Air Fares Sky-rocket as Stranded Abuja Passengers Bemoan Experience


Dele Ogbodo in Abuja

The upsurge in passenger traffic, necessitated by the festive season yesterday led to more than 70 per cent increase in air tickets at the Nnamdi Azikiwe International Airport (NAIA), Abuja, by the few airline operators flying to different parts of the country.

THISDAY checks at the airport, revealed that tickets which sold for N25,000 and N32,0000 before the festive period for economy class for two local operators, MedView and Air Peace, went as high as between N50,000 and N70,000.

THISDAY, however learnt, that many of the local operators are finding it difficult contending to source for Jet A1 (Aviation fuel), while not a few passengers were left stranded at the airport as at the time of filing this report.

A senior staff member of one of the airlines, who spoke on anonymity, said only lucky passengers were able to fly as at 2am on Saturday with MedView due to non-availability of fuel, which has rendered the situation chaotic, adding that the passengers were initially scheduled for 7pm flight on Friday.
Passengers in a chat expressed regret at the sad situation, which they say has marred their planned holidays outside of Abuja.

Reacting to the development on telephone, FAAN’s Station Manager, Mrs.

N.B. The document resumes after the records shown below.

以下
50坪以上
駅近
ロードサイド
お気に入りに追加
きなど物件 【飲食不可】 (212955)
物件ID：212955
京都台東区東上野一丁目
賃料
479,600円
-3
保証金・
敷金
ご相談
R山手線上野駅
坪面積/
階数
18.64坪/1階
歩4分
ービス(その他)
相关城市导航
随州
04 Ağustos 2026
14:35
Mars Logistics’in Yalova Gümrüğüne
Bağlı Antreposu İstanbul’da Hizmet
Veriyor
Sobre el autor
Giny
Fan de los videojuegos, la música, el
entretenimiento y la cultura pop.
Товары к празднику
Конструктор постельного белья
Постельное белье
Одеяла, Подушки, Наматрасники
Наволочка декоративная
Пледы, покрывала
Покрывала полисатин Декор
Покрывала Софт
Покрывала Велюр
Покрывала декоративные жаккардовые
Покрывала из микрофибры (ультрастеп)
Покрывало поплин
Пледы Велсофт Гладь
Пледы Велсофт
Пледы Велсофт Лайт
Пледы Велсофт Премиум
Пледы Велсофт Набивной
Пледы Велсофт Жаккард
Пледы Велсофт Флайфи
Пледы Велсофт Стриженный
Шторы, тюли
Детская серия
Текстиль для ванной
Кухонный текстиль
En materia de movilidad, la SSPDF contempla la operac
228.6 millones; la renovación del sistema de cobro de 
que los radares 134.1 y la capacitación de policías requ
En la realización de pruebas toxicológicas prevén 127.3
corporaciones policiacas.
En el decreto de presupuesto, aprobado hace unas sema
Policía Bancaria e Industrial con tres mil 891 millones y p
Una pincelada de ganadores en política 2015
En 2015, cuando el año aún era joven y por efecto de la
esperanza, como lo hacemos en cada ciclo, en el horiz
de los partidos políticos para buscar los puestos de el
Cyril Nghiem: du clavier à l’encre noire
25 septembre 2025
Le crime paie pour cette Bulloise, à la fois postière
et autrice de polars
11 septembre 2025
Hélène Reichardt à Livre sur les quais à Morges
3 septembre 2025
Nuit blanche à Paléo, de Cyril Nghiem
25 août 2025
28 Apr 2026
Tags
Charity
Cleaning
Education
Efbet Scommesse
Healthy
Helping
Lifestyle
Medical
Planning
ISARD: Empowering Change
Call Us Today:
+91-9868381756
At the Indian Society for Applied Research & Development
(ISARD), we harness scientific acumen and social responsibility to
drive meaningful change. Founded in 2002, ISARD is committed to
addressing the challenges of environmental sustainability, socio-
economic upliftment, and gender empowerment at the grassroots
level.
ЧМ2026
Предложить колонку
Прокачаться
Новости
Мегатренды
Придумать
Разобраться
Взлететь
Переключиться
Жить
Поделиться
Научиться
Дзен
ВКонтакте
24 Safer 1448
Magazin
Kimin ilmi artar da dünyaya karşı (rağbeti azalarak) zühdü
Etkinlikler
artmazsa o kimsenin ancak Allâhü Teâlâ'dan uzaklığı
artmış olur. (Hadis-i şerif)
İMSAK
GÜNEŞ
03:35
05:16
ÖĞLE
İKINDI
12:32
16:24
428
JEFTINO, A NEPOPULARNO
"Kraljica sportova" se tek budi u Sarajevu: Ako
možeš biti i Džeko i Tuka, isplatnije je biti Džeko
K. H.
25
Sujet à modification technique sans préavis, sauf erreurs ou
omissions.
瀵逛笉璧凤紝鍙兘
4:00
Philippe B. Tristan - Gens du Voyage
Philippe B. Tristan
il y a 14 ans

Hope Ivbaze, acknowledge that it is not unusual that festive periods in the country are characterised by high passenger traffic because of the air experience advantage.

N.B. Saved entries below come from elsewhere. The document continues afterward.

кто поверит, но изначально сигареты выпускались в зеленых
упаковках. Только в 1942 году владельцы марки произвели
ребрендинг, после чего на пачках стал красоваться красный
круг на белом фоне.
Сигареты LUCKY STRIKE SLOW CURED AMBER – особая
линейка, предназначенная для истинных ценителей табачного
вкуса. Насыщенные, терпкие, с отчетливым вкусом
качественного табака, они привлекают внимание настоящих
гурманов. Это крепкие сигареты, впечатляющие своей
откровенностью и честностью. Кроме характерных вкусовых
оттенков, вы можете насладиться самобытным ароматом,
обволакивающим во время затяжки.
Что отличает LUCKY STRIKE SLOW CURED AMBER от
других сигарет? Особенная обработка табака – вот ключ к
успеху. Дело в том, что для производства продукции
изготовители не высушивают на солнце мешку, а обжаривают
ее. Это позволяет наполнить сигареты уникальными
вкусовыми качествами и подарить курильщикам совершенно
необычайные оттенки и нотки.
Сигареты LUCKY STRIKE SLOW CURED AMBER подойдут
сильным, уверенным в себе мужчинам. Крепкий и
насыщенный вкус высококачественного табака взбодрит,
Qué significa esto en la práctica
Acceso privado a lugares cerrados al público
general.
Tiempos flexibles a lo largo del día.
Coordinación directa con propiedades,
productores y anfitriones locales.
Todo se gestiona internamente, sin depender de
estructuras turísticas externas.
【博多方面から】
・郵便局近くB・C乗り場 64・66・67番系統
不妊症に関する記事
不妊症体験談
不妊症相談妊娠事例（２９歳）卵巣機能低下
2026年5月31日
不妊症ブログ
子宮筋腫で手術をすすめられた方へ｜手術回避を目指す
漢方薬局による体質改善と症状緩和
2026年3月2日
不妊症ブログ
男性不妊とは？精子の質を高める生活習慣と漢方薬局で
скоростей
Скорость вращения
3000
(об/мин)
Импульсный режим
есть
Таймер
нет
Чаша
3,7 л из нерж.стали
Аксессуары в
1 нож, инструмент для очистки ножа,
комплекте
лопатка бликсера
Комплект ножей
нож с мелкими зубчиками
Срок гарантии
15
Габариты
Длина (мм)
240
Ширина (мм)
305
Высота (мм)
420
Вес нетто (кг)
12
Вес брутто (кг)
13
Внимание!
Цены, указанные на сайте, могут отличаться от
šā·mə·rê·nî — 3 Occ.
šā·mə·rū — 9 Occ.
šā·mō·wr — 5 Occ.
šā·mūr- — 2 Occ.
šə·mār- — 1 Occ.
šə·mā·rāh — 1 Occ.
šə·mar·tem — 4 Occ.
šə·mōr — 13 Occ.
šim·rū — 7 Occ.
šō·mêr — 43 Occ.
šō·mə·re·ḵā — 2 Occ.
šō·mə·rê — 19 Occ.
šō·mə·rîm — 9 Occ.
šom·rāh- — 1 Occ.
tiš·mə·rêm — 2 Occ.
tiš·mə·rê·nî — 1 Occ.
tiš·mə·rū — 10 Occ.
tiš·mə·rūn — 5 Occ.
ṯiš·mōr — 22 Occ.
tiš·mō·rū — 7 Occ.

In preparedness for this challenge, that we saw coming, FAAN made sure that about 100 chillers were installed to keep the Air Conditioners (A/C) running, stressing that the terminal which are near completion, will make things easy for passengers in the months to come.
On security, she said the presence of security and paramilitary men, coupled with FAAN security has made the place safe.
Ivbaze, said: “FAAN has improved on its toilet facilities, while blocked pipes have been opened up. The escalators and lifts were fully serviced and replaced because of the envisaged traffic.”